We have forty million compounds and their screenings in Pubmed, zetta-bases of newly sequenced data every year, the full transcriptome of aging mice, and comprehensive maps of the epigenome, yet machine learning and deep learning haven’t generated much radical insight from all of this (quite yet). Computational tools are currently in an assistant role at best and, arguably, there is nothing new here. Computer-aided drug design has been around since the 60s (e.g., Dendral). Structure-activity relationship analysis and chemoinformatics, both computationally heavy, have also been around for a while. Biologists regularly used various machine learning techniques since the 90s (as some say “today’s ML is tomorrow’s statistics”): the first Monte Carlo simulation of protein folding appeared in 1975, the first maximum-likelihood maximization algorithms were used for the construction of evolutionary trees in 1981, the first algorithm for classifying protein structures appeared around 1987. Not to mention all the sequence alignment algorithms that were getting developed in the early 70s.

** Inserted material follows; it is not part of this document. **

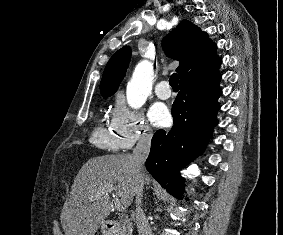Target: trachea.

Despite this, I have been periodically noticing an impression that for ages biology and chemistry have been done with rocks and sticks in caves until deep learning was brought to wet labs by computer scientists, akin to Prometheus bringing fire to mankind. Here I tried to address that impression and go over all the possible reasons for why biology didn’t become quite easier with advancements in deep learning and novel architectures, which might or might not be instructive for what we should do about it moving forward.
Let’s look at the elephant in the room - molecular representations. Molecular representation is how data looks when you input it into your model. It is what you assign your properties to, it is what you are predicting labels for.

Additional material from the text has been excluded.